REQUIRED WORK: Output every record verbatim, and omit each picture.

SUPPLIED MATERIAL:

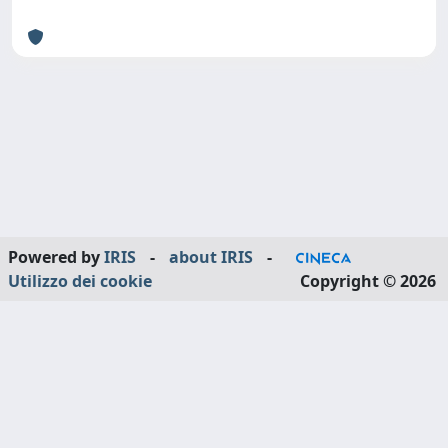
Powered by
IRIS
-
about IRIS
-
Utilizzo dei cookie
Copyright © 2026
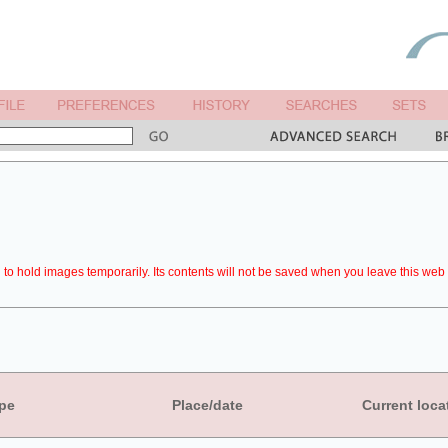
to hold images temporarily. Its contents will not be saved when you leave this web 
pe
Place/date
Current loca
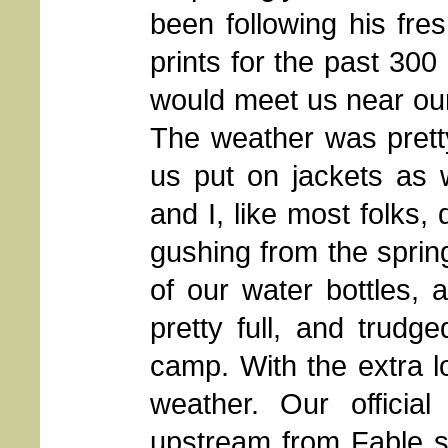
been following his fre
prints for the past 300
would meet us near our
The weather was pretty
us put on jackets as 
and I, like most folks,
gushing from the spring 
of our water bottles, 
pretty full, and trudg
camp. With the extra lo
weather. Our officia
upstream from Fable sp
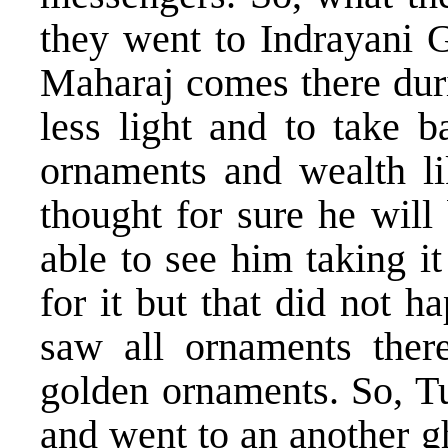
they went to Indrayani 
Maharaj comes there duri
less light and to take b
ornaments and wealth lik
thought for sure he will
able to see him taking i
for it but that did not
saw all ornaments there
golden ornaments. So, Tu
and went to an another g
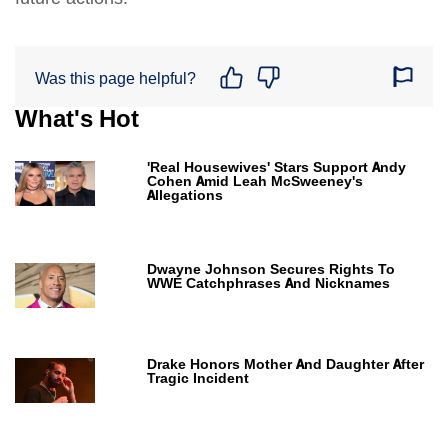
Was this page helpful?
What's Hot
'Real Housewives' Stars Support Andy
Cohen Amid Leah McSweeney's
Allegations
Dwayne Johnson Secures Rights To
WWE Catchphrases And Nicknames
Drake Honors Mother And Daughter After
Tragic Incident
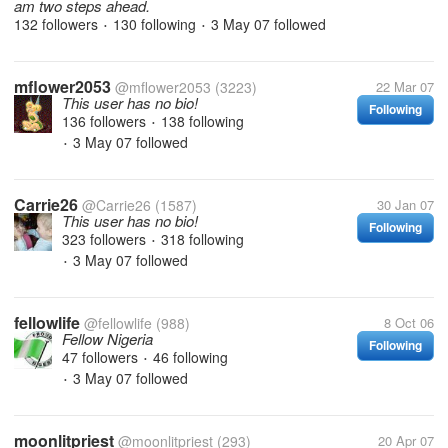
am two steps ahead.
132 followers
130 following
3 May 07
followed
•
•
mflower2053
@mflower2053
(3223)
22 Mar 07
This user has no bio!
Following
136 followers
138 following
•
3 May 07
followed
•
Carrie26
@Carrie26
(1587)
30 Jan 07
This user has no bio!
Following
323 followers
318 following
•
3 May 07
followed
•
fellowlife
@fellowlife
(988)
8 Oct 06
Fellow Nigeria
Following
47 followers
46 following
•
3 May 07
followed
•
moonlitpriest
@moonlitpriest
(293)
20 Apr 07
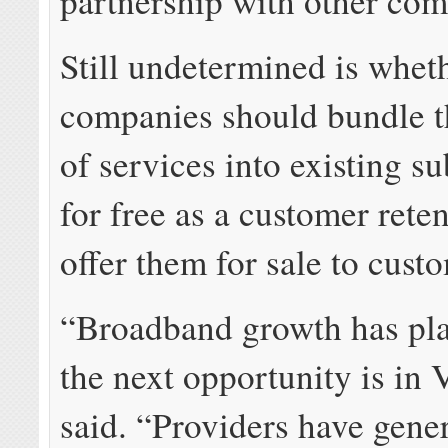
partnership with other com
Still undetermined is whet
companies should bundle t
of services into existing s
for free as a customer reten
offer them for sale to cust
“Broadband growth has pla
the next opportunity is in
said. “Providers have gene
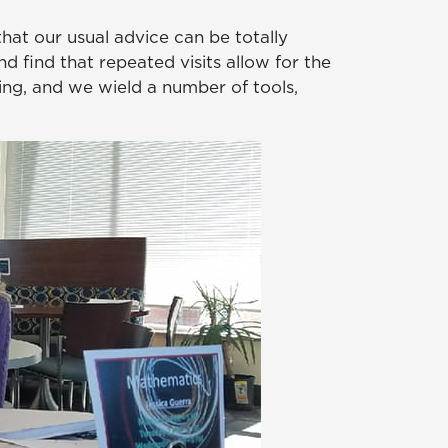
that our usual advice can be totally
nd find that repeated visits allow for the
ing, and we wield a number of tools,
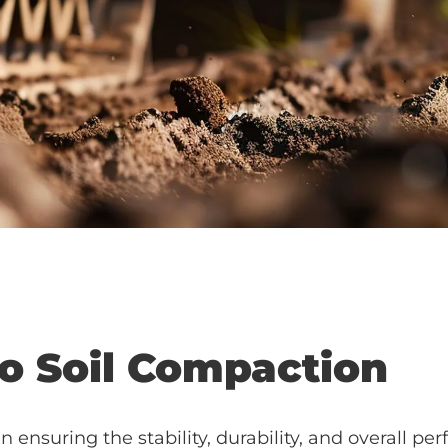
to Soil Compaction
in ensuring the stability, durability, and overall pe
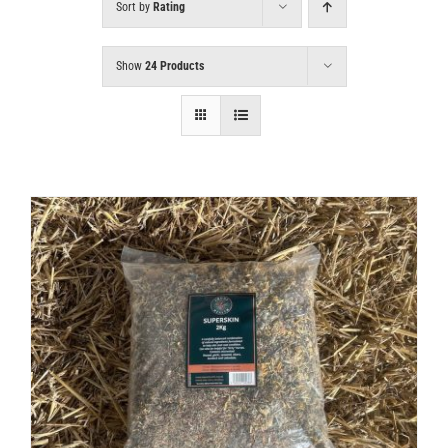
Sort by
Rating
Show
24 Products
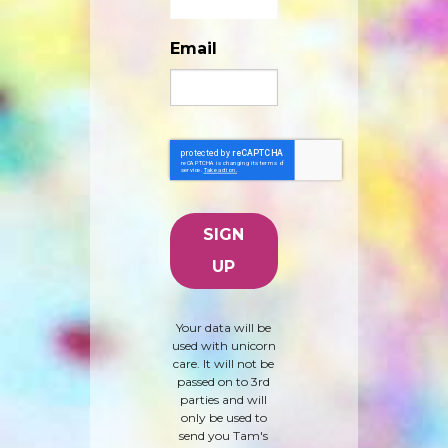
Email
Your data will be
used with unicorn
care. It will not be
passed on to 3rd
parties and will
only be used to
send you Tam's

EXERCISE RESPONSE:
Powered by
IRIS
-
about IRIS
-
Utilizzo dei cookie
Copyright © 2026
to hold images temporarily. Its contents will not be saved when you leave this web 
pe
Place/date
Current loca
been following his fre
prints for the past 300
would meet us near our
The weather was pretty
us put on jackets as 
and I, like most folks,
gushing from the spring 
of our water bottles, 
pretty full, and trudg
camp. With the extra lo
weather. Our officia
upstream from Fable sp
they went to Indrayani 
Maharaj comes there duri
less light and to take b
ornaments and wealth lik
thought for sure he will
able to see him taking i
for it but that did not
saw all ornaments there
golden ornaments. So, Tu
and went to an another g
Was this page helpful?
What's Hot
'Real Housewives' Stars Support Andy
Cohen Amid Leah McSweeney's
Allegations
Dwayne Johnson Secures Rights To
WWE Catchphrases And Nicknames
Drake Honors Mother And Daughter After
Tragic Incident
am two steps ahead.
132 followers
130 following
3 May 07
followed
•
•
mflower2053
@mflower2053
(3223)
22 Mar 07
This user has no bio!
Following
136 followers
138 following
•
3 May 07
followed
•
Carrie26
@Carrie26
(1587)
30 Jan 07
This user has no bio!
Following
323 followers
318 following
•
3 May 07
followed
•
fellowlife
@fellowlife
(988)
8 Oct 06
Fellow Nigeria
Following
47 followers
46 following
•
3 May 07
followed
•
moonlitpriest
@moonlitpriest
(293)
20 Apr 07
partnership with other com
Still undetermined is whet
companies should bundle t
of services into existing s
for free as a customer reten
offer them for sale to cust
“Broadband growth has pla
the next opportunity is in
said. “Providers have gene
that our usual advice can be totally
nd find that repeated visits allow for the
ing, and we wield a number of tools,
to Soil Compaction
in ensuring the stability, durability, and overall pe
Sort by
Rating
Show
24 Products
Email
Your data will be
used with unicorn
care. It will not be
passed on to 3rd
parties and will
only be used to
send you Tam's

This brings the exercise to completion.